The MBTA’s financial performance was better than expected between July and September, possibly mitigating the worst budgetary projections.
The planned service cuts underscore the pandemic’s effect in a region that, until March, was clamoring for more public transit — a push that could resume if and when transit ridership and auto traffic return to normal.
Reducing service next spring could slow an economic recovery if a vaccine were to become widely available next year, said Eric Bourassa, transportation director for the Metropolitan Area Planning Council, a regional agency.

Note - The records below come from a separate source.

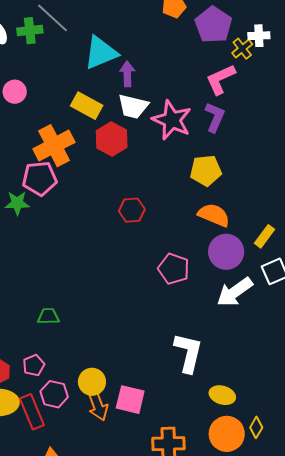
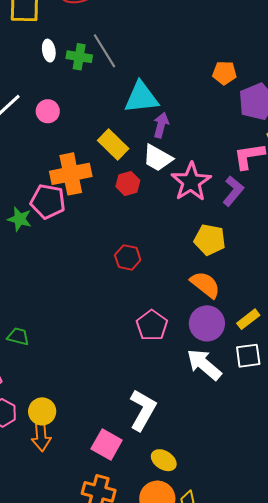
red hexagon: (112, 139) -> (128, 183), size x0.7
white arrow: (235, 292) -> (204, 365), turned 60
pink square: (130, 400) -> (107, 445), moved

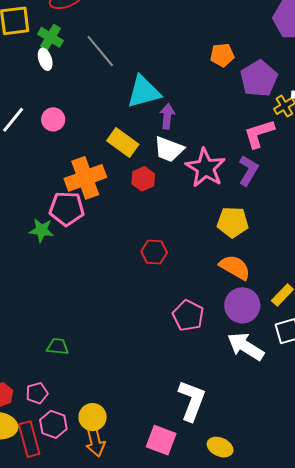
green cross: (79, 57) -> (50, 37), moved, turned 30

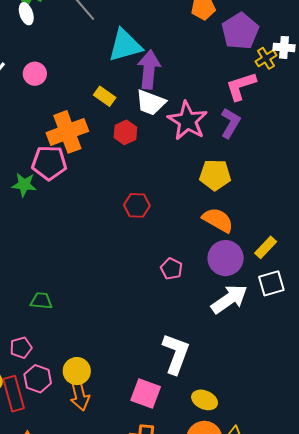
purple arrow: (167, 116) -> (149, 70), size x1.5
yellow rectangle: (123, 142) -> (105, 96), size x0.7
pink pentagon: (188, 316) -> (171, 269), size x0.7
white arrow: (246, 346) -> (229, 299), turned 114

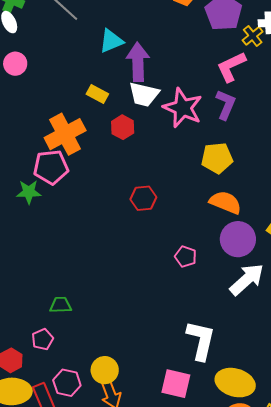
cyan triangle: (125, 45) -> (111, 41), size x0.7
pink circle: (35, 74) -> (15, 64), moved
pink pentagon: (21, 348) -> (43, 339), moved
yellow ellipse: (205, 400) -> (235, 383), size x1.5

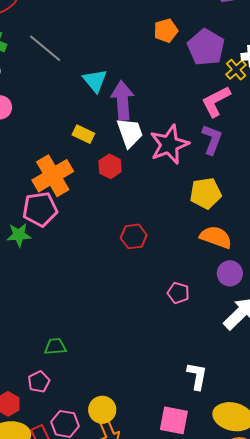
cyan triangle: (111, 41) -> (95, 81), turned -44
white trapezoid: (144, 94) -> (130, 133), turned -120
pink star: (183, 108) -> (169, 144), turned 30
purple circle: (238, 239) -> (230, 273), size x0.7
white L-shape: (201, 340) -> (197, 376), size x0.7

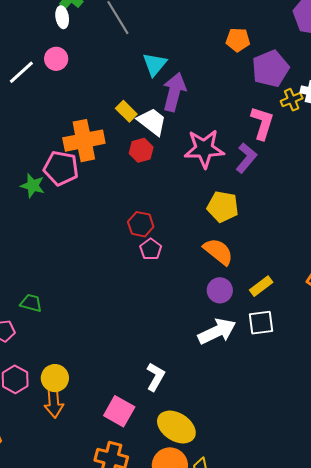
pink L-shape: (216, 101) -> (262, 123), turned 116
white trapezoid: (130, 133) -> (152, 122), moved, turned -52
pink pentagon: (178, 293) -> (151, 249), moved

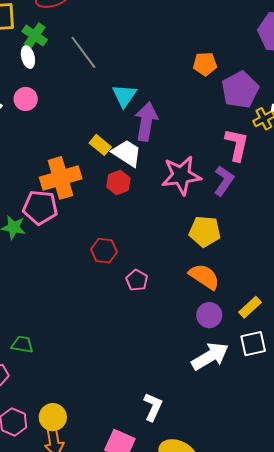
red hexagon: (141, 224) -> (104, 251), moved

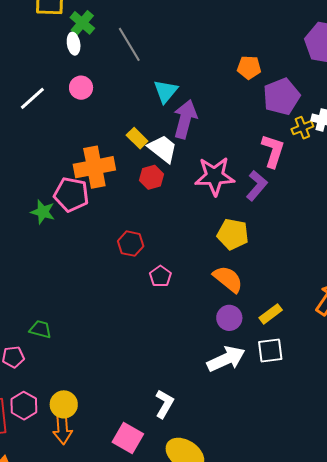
pink circle: (26, 99) -> (81, 88), moved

“If you do make these cuts, it will be harder to bring that service back quickly,” he said. “There would be an increase in demand for public transit if the coronavirus isn’t such a threat, and I think the fear is that the T isn’t nimble enough to bring it back quickly.”
On Monday, officials said the cuts would not be permanent, and service could be restored as ridership grows and funding becomes available. But even a quick infusion of federal funds would not necessarily stave off the cuts, because it may be more prudent to wait for demand for transit service to return, they said.
“The question is, if you got the federal package this spring but were still seeing 25 or 30 percent of the pre-COVID ridership, whether it would make sense to immediately add service or whether it would make sense to hold onto those federal dollars until we need it for more ridership,” said Stephanie Pollack, the state’s transportation secretary.